I have two 520ST and four 520STm (one STm CIB) main units, many Mice,
many Joysticks, five Power Adapters, four Atari sf314 Disk Drives (one CIB),
three Atari sf354 Disk Drive, four Disk Power Adapters and four Disk Cables.
type computer
country USA
year 1985 (ST) / 1986 (STm)
os TOS 0.89-1.00 (disk or rom), GEM -desktop
cpu Motorola MC68000
speed 8 MHz
ram 512 KB
rom 192 KB
graphic 320×200 (16)
colors 512
sound 3 voices, 8 octaves
ports RGB, TV modulator (520STm), Cardridge, Midi (in/out), Centronics, RS232c, Hard Disk, Floppy Disk, Joystick, Mouse
The Atari 520ST — The Original ST
Released in June 1985, the Atari 520ST was the original model in the ST family — the machine that launched Jack Tramiel’s comeback and saved Atari Corporation from oblivion. Developed in just five months by a team of engineers led by Shiraz Shivji, the 520ST offered a 8 MHz Motorola 68000 processor, 512 KB of RAM, a colour graphical interface (GEM desktop), and built-in MIDI ports at a price of $799 — dramatically cheaper than the Apple Macintosh ($2,495) and competitive with the Commodore Amiga. It sold over 50,000 units in its first six months, immediately establishing the ST as a major player in the home computer market.
Faster Than Expected Development
The 520ST’s five-month development timeline from conception to consumer product was extraordinary — and it showed in some rough edges of the initial design. Early machines lacked a built-in floppy drive (an external drive was required), TOS was initially loaded from floppy rather than ROM, and various software compatibility issues affected early units. These problems were addressed in subsequent revisions, but the 520ST’s rushed development became something of a legend in computing history — an example of what a determined team could achieve under extreme time pressure.

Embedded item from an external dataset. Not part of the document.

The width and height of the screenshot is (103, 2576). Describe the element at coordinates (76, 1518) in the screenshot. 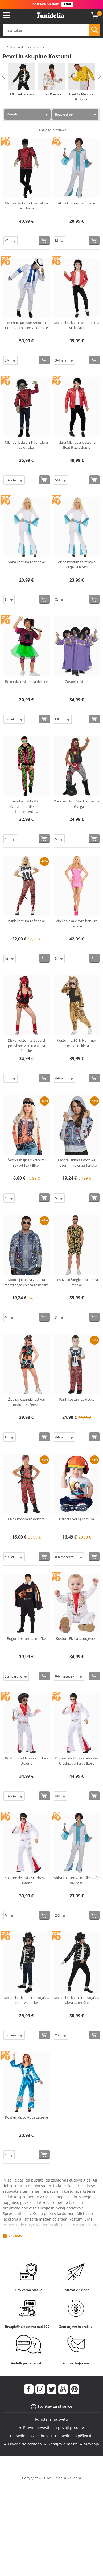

The ST’s Graphical Interface
The ST’s GEM (Graphical Environment Manager) desktop, licensed from Digital Research, gave users a Mac-like point-and-click interface at a consumer price point. Colourful, accessible, and reasonably intuitive, GEM made the ST genuinely approachable for non-technical users while providing a capable environment for professional applications. The combination of GEM, the 68000 processor, and the ST’s built-in MIDI ports made it particularly popular among musicians, graphic artists, and desktop publishers throughout Europe.